Thus, XRD studies showed that only the orthorhombic BaFe₂O₄ phase, which consists of highly stressed nanocrystallites (ε_s = 0.159(8)–0.22(3)%, Table 4), manifests itself in unannealed samples. After annealing, the BaFe₂O₄ phase disappears in all structures and the hexagonal BaFe₁₂O₁₉ phase is present. In a #8948B structure (film thickness h = 50 nm), a 10 min annealing virtually eliminates microstrains (ε_s = 0.03(36)% in comparison to ε_s = 0.159(8)% in the unannealed sample). In thick films 9001A and 9001B (h = 500 nm), annealing for 60 to 240 min does not result in peeling, but reduces the amount of microstrain from ε_s = 0.22(3)% to 0.17(1)–0.18(2)% (Table 4). The results of XRD studies of the films using reciprocal space mapping are shown in Figure 7 and Figure 8.

Figure 7 shows that the substrate reflections are well modeled by the reciprocal lattice of a bulk sapphire crystal. In contrast, the film reflections in none of the azimuths correspond to the BaM model reciprocal lattice (red circles in Figure 7a,b). In the direction normal to the sample, the interplanar spacing coincides with good accuracy with the interplanar spacing in BaFe₂O₄ (green circles in Figure 7a,b). However, in the plane of the sample (Figure 7c), apparently, there is a large disorder.
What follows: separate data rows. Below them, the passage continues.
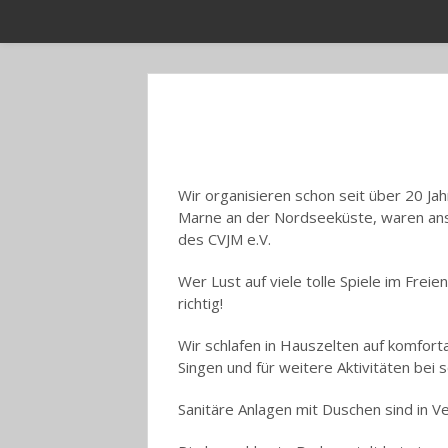
Wir organisieren schon seit über 20 Ja
Marne an der Nordseeküste, waren ansc
des CVJM e.V.
Wer Lust auf viele tolle Spiele im Fre
richtig!
Wir schlafen in Hauszelten auf komfort
Singen und für weitere Aktivitäten bei
Sanitäre Anlagen mit Duschen sind in V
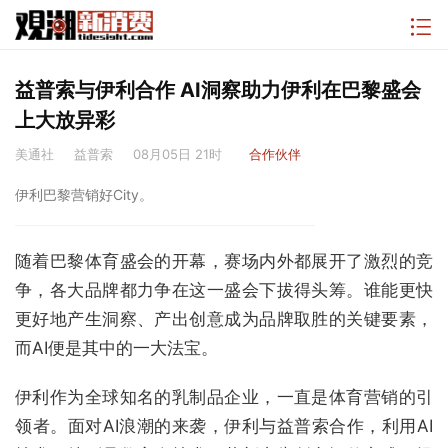
益普索与伊利合作 AI洞察助力伊利在巴黎盛会
上大放异彩
美通社
益普索
08月05日 21时
合作伙伴
伊利巴黎营销好City。
随着巴黎体育盛会的开幕，赛场内外都展开了激烈的竞
争，各大品牌都力争在这一盛会下拔得头筹。谁能更快
更好地产生洞察、产出创意成为品牌取胜的关键要素，
而AI便是其中的一大法宝。
伊利作为全球知名的乳制品企业，一直是体育营销的引
领者。面对AI浪潮的来袭，伊利与益普索合作，利用AI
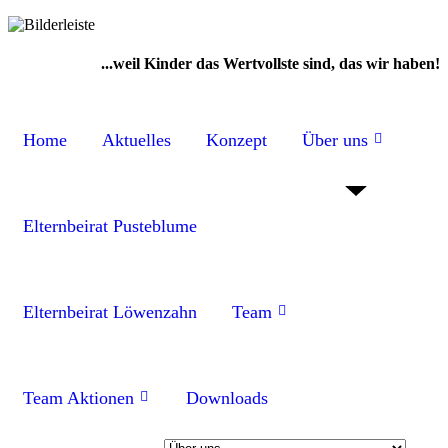
...weil Kinder das Wertvollste sind, das wir haben!
Home
Aktuelles
Konzept
Über uns
Elternbeirat Pusteblume
Elternbeirat Löwenzahn
Team
Team Aktionen
Downloads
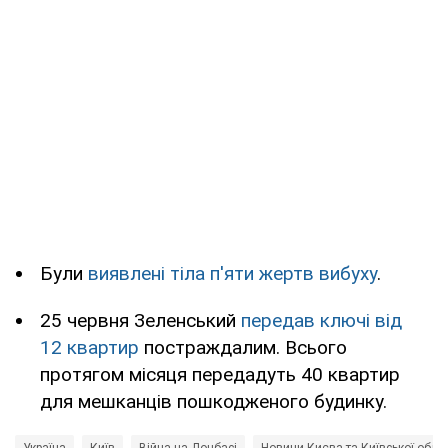
Були
виявлені тіла п'яти жертв вибуху
.
25 червня Зеленський
передав ключі від
12 квартир
постраждалим. Всього
протягом місяця передадуть 40 квартир
для мешканців пошкодженого будинку.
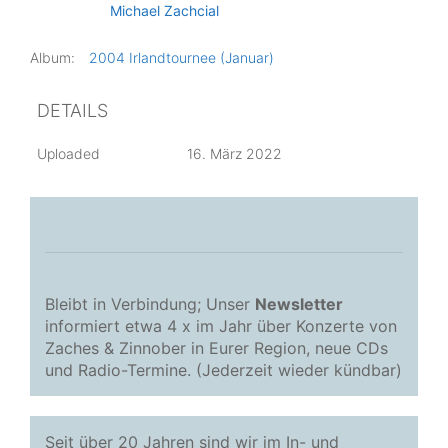
Michael Zachcial
Album:
2004 Irlandtournee (Januar)
DETAILS
Uploaded
16. März 2022
Bleibt in Verbindung; Unser
Newsletter
informiert etwa 4 x im Jahr über Konzerte von
Zaches & Zinnober in Eurer Region, neue CDs
und Radio-Termine. (Jederzeit wieder kündbar)
Seit über 20 Jahren sind wir im In- und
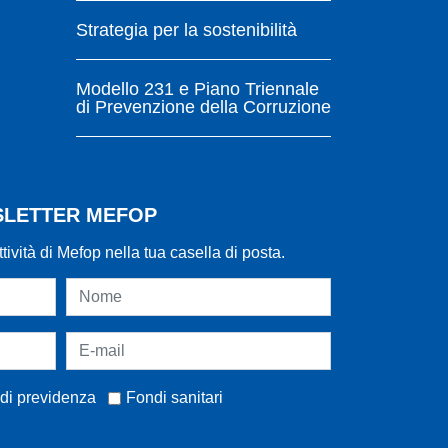
Strategia per la sostenibilità
Modello 231 e Piano Triennale
di Prevenzione della Corruzione
WSLETTER MEFOP
ttività di Mefop nella tua casella di posta.
di previdenza
Fondi sanitari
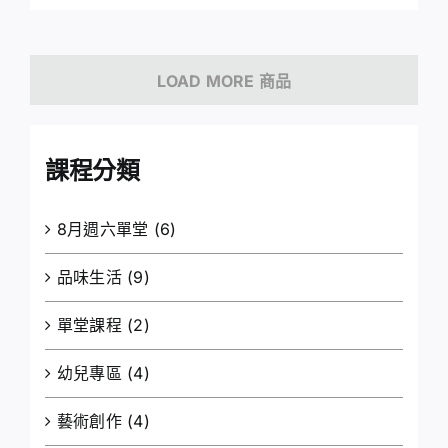
LOAD MORE 商品
課程分類
8月週六單堂
(6)
品味生活
(9)
單堂課程
(2)
幼兒專區
(4)
藝術創作
(4)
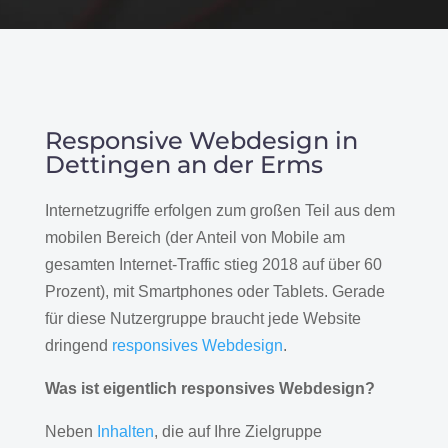
Responsive Webdesign in
Dettingen an der Erms
Internetzugriffe erfolgen zum großen Teil aus dem
mobilen Bereich (der Anteil von Mobile am
gesamten Internet-Traffic stieg 2018 auf über 60
Prozent), mit Smartphones oder Tablets. Gerade
für diese Nutzergruppe braucht jede Website
dringend
responsives Webdesign
.
Was ist eigentlich responsives Webdesign?
Neben
Inhalten
, die auf Ihre Zielgruppe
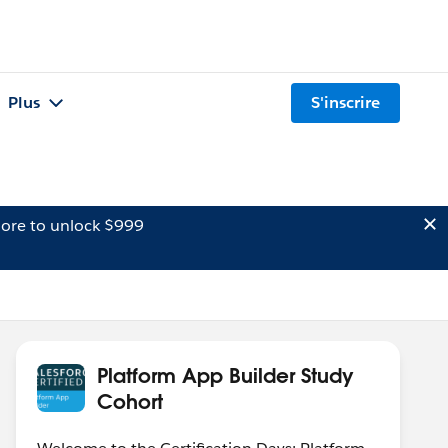
Plus
S'inscrire
ore to unlock $999
Platform App Builder Study
Cohort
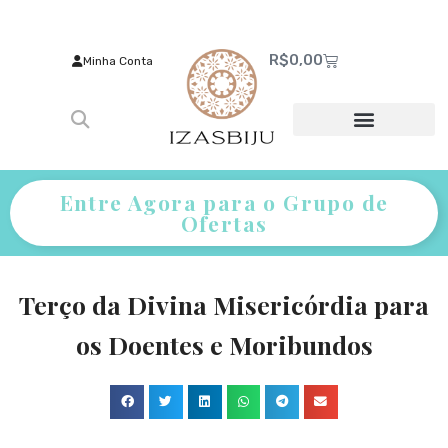
R$
0,00
Minha Conta
Entre Agora para o Grupo de
Ofertas
Terço da Divina Misericórdia para
os Doentes e Moribundos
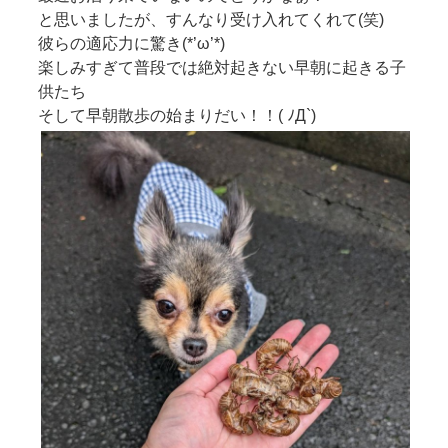
と思いましたが、すんなり受け入れてくれて(笑)
彼らの適応力に驚き(*’ω’*)
楽しみすぎて普段では絶対起きない早朝に起きる子
供たち
そして早朝散歩の始まりだい！！( ﾉД`)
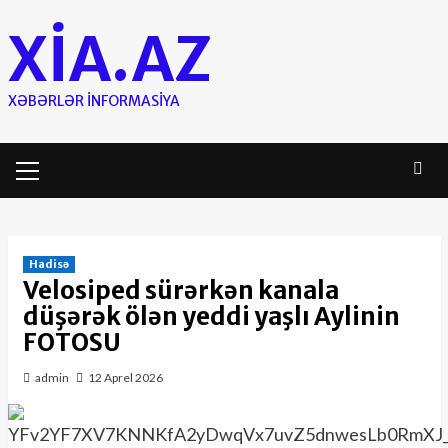
Skip
XIA.AZ
to
content
XƏBƏRLƏR INFORMASIYA
Primary
Menu
Hadisə
Velosiped sürərkən kanala
düşərək ölən yeddi yaşlı Aylinin
FOTOSU
admin
12 Aprel 2026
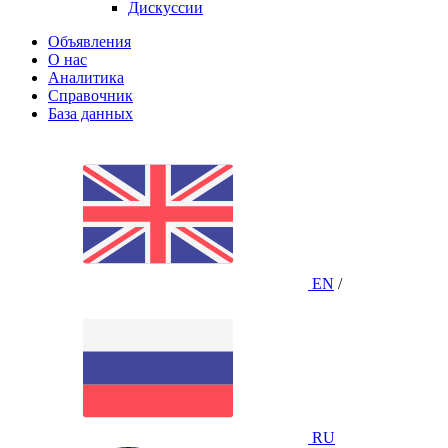
Дискуссии
Объявления
О нас
Аналитика
Справочник
База данных
EN
/
RU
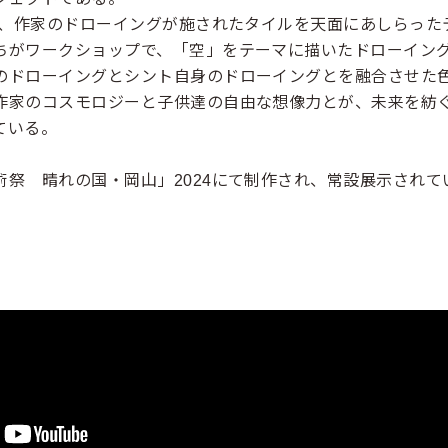
では、作家のドローイングが施されたタイルを天面にあしらった
ちがワークショップで、「空」をテーマに描いたドローイン
のドローイングとシント自身のドローイングとを融合させた
作家のコスモロジーと子供達の自由な想像力とが、未来を紡
ている。
術祭 晴れの国・岡山」2024にて制作され、常設展示されて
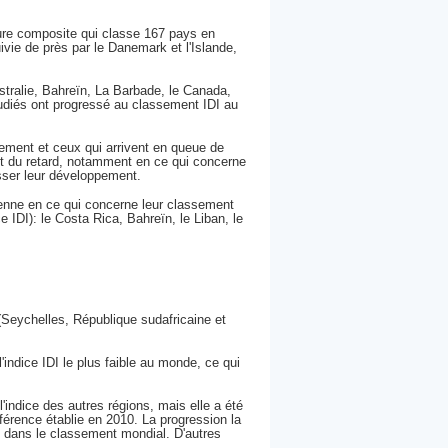
sure composite qui classe 167 pays en
ivie de près par le Danemark et l'Islande,
stralie, Bahreïn, La Barbade, le Canada,
udiés ont progressé au classement IDI au
sement et ceux qui arrivent en queue de
t du retard, notamment en ce qui concerne
esser leur développement.
yenne en ce qui concerne leur classement
 IDI): le Costa Rica, Bahreïn, le Liban, le
 (Seychelles, République sudafricaine et
'indice IDI le plus faible au monde, ce qui
l'indice des autres régions, mais elle a été
éférence établie en 2010. La progression la
s dans le classement mondial. D'autres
For the annealed sample, XRD mapping data (Figure 8a–c) show good agreement between the model reciprocal lattice of BaM and the observed reflections. It can be concluded that the dominant lattice of the BaM film is rotated by 30° relative to the sapphire lattice in the sample plane. However, it can be seen that in the section constructed in the plane of the sample (Figure 8c), in addition to the dominant BaM lattice (red circles), there is one more phase with interplanar spacings corresponding to the reciprocal BaM lattice. This phase does not have a 30° turn and tends to be textured (has a fairly large, on the order of several degrees, spread in rotation angles around the normal to the sample surface), since the reflections from this phase have the shape of sphere sectors. According to the intensity ratios, it can be said that the volume of the textured phase is much smaller than the volume of the BaM dominant phase. Note that some of the reflections present in the data obtained when measuring in reflection geometry (θ-2θ scans, Figure 6b) using a linear (1D) detector were not reliably recorded in the course of 3D mapping; this may be due to the lower sensitivity of the 2D detector used in mapping (on the specular reflection curves, the data reflections have an intensity several orders of magnitude lower than the main BaM phase). Apparently, the XRD reflections found in the reflection geometry are related to the textured phase found using XRD mapping. It can be hoped that with further optimization of the annealing conditions, it will be possible to get rid of the textured BaM phase, which, in our opinion, should lead to an improvement in the magnetic characteristics of the BaM films.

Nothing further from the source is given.